Task instructions: Sort through the listing below and keep each line with the word "screenshot". Copy those.

Top of Records for this exercise

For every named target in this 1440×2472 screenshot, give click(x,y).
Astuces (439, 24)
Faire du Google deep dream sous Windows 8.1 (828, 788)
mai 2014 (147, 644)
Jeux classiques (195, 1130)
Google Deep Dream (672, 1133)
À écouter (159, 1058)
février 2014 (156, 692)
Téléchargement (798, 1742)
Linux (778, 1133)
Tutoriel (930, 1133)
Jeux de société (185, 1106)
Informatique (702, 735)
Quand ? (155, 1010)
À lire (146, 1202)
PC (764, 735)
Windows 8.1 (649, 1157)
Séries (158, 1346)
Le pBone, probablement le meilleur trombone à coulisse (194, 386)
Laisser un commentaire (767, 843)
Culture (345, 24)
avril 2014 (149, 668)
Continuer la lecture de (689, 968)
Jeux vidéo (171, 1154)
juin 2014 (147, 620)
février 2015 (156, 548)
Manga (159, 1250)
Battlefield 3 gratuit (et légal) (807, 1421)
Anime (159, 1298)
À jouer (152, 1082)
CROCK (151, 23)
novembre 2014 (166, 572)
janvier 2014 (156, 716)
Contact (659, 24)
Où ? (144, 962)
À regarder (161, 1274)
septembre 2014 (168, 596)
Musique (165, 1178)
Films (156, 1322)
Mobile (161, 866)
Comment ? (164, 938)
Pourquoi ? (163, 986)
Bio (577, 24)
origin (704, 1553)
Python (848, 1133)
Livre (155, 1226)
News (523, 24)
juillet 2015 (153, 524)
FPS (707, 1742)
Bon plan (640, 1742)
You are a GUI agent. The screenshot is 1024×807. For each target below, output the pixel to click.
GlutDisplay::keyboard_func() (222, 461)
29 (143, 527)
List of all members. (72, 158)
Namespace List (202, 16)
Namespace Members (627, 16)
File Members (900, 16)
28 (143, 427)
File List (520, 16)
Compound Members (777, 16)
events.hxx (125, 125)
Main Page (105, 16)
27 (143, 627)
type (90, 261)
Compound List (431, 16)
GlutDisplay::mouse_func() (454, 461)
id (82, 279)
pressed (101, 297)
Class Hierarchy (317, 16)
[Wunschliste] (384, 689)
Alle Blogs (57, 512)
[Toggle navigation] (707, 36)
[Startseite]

Bottom of Records for this exercise

Result:
For every named target in this 1440×2472 screenshot, give click(x,y).
You are a GUI agent. The screenshot is 1024×807. For each target below, output the pixel to click.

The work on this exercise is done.